Album: Steve Mac - Bless This Acid House

Album: Steve Mac - Bless This Acid House

Old sounds meet new tech to create a bumping set by Britain's house music perennial

Are you on one, matey?

Some rock bands base their career around being musically fluid, an ever-changing what-will-they-do-next? conundrum. Others, such as, famously, Motörhead and The Ramones, simply go on doing their thing, honing it, repeating ad infinitum, with an almost zen devotion. The results, at their best, are vigorously on-point.

It’s not only rock bands, though. Some of those swept up in the 1990s rave-olution also knuckled down, stuck to the cause, purposefully focused. One such is Steve Mac and his new album combines aspects of old and contemporary production to salute the history and ongoing potency of house music.
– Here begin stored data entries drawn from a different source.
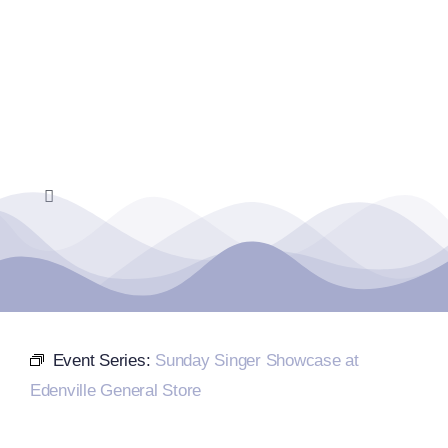
Skip
to
content
Toggle
Navigation
Home
Events Calendar
Event Series:
Sunday Singer Showcase at
Farmers Market
Edenville General Store
Donate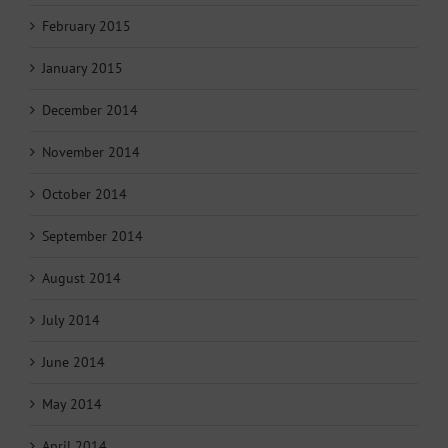
February 2015
January 2015
December 2014
November 2014
October 2014
September 2014
August 2014
July 2014
June 2014
May 2014
April 2014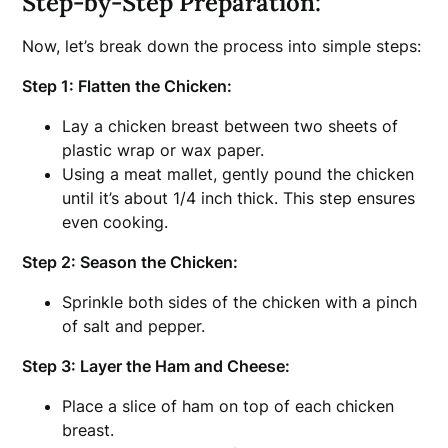
Step-by-Step Preparation:
Now, let’s break down the process into simple steps:
Step 1: Flatten the Chicken:
Lay a chicken breast between two sheets of
plastic wrap or wax paper.
Using a meat mallet, gently pound the chicken
until it’s about 1/4 inch thick. This step ensures
even cooking.
Step 2: Season the Chicken:
Sprinkle both sides of the chicken with a pinch
of salt and pepper.
Step 3: Layer the Ham and Cheese:
Place a slice of ham on top of each chicken
breast.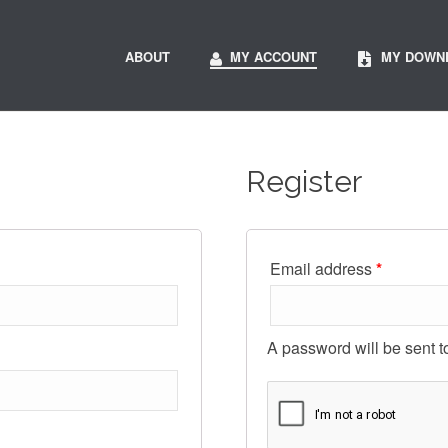
ABOUT
MY ACCOUNT
MY DOWN
Register
Email address
*
A password will be sent t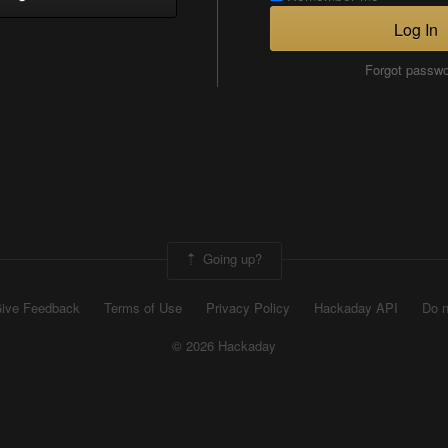
Log In
Forgot passw
Going up?
ive Feedback
Terms of Use
Privacy Policy
Hackaday API
Do n
© 2026 Hackaday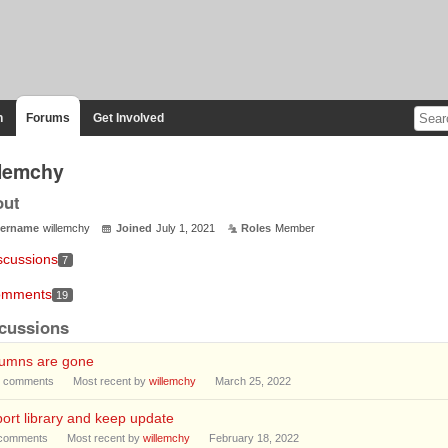
n
Forums
Get Involved
llemchy
out
ername
willemchy
Joined
July 1, 2021
Roles
Member
scussions
7
mments
19
cussions
lumns are gone
comments
Most recent by
willemchy
March 25, 2022
ort library and keep update
comments
Most recent by
willemchy
February 18, 2022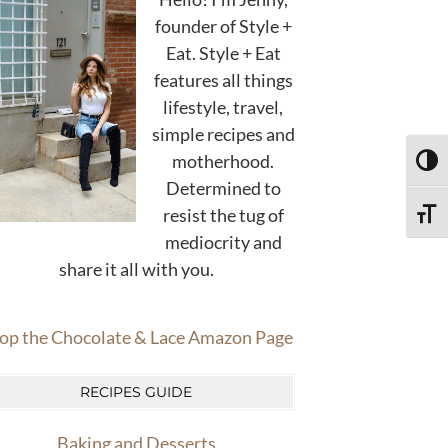
founder of Style +
Eat. Style + Eat
features all things
lifestyle, travel,
simple recipes and
motherhood.
TOGG
Determined to
resist the tug of
TOGG
mediocrity and
share it all with you.
op the Chocolate & Lace Amazon Page
RECIPES GUIDE
Baking and Desserts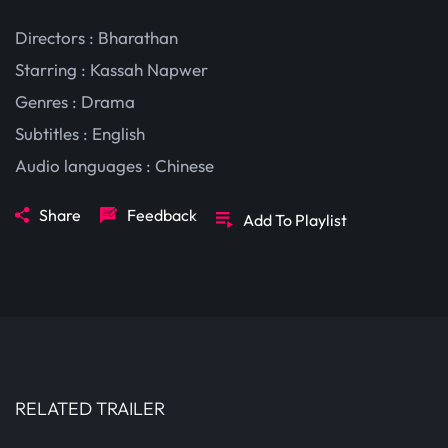
Directors : Bharathan
Starring :
Kassah Napwer
Genres :
Drama
Subtitles :
English
Audio languages :
Chinese
Share
Feedback
Add To Playlist
RELATED TRAILER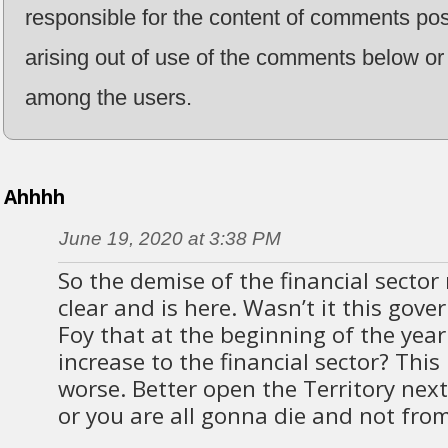
responsible for the content of comments pos
arising out of use of the comments below or 
among the users.
Ahhhh
June 19, 2020 at 3:38 PM
So the demise of the financial secto
clear and is here. Wasn’t it this gov
Foy that at the beginning of the yea
increase to the financial sector? This 
worse. Better open the Territory nex
or you are all gonna die and not from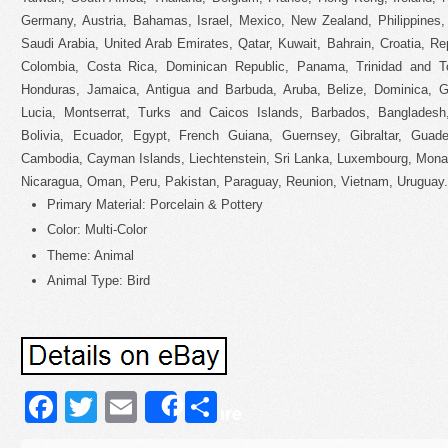
Germany, Austria, Bahamas, Israel, Mexico, New Zealand, Philippines,
Saudi Arabia, United Arab Emirates, Qatar, Kuwait, Bahrain, Croatia, Repu
Colombia, Costa Rica, Dominican Republic, Panama, Trinidad and T
Honduras, Jamaica, Antigua and Barbuda, Aruba, Belize, Dominica, Gr
Lucia, Montserrat, Turks and Caicos Islands, Barbados, Banglades
Bolivia, Ecuador, Egypt, French Guiana, Guernsey, Gibraltar, Guade
Cambodia, Cayman Islands, Liechtenstein, Sri Lanka, Luxembourg, Mona
Nicaragua, Oman, Peru, Pakistan, Paraguay, Reunion, Vietnam, Uruguay.
Primary Material: Porcelain & Pottery
Color: Multi-Color
Theme: Animal
Animal Type: Bird
Facebook
Twitter
Email
Share
Share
Mac, not to be confused with the same-named master of nightmare cheese-pop, was once part of successful DJ-producer duo Rhythm Masters, and more recently released tunes as These Machines, scored the West End musical of Irvine Welsh’s Trainspotting, and set up the label What Jack Said, named after a pulsing techy banger on this album. He’s maintained a solid, Ibiza-friendly clubland career for over two decades, remixing a plethora of famous names and even achieving a Top 20 hit in 2008 with weirdly hypnotic Irish dance-themed novelty tune “Paddy’s Revenge”.

Bless This Acid House sees Mac slamming out bangers. They’re not all 24-carat diamonds, there’s filler along the way, but it's mostly chunky 4/4 whoppers that hold the attention. Tipping his hat to house music’s beginnings he has guest voice-overs from Chicago originators Robert Owens, Marshall Jefferson and the late Sleezy D, as well as, even more effectively, Detroit singer Alana Maria paying tribute to her home city on the rip-roaring, in-yer-face “The 313”.

He also eagerly embraces the druggy, brain-whacked nature of original Eighties acid house on cuts such as “Summer of Love”, the “Voodoo Ray”-ish “My Mind”, and “This is Acid Mate” which, like Orbital’s recent-ish single “Smiley”, indulges in heady rave nostalgia using news clips from the era. And, of course, the whole album is lashed with the sound of that era’s totemic piece of kit, the Roland TB-303 (or its various later iterations), squelching and squiggling ear-drums to orbit. All in all, a joyfully bangin’ retro-futurist collection that sets the pulse racing and the feet moving.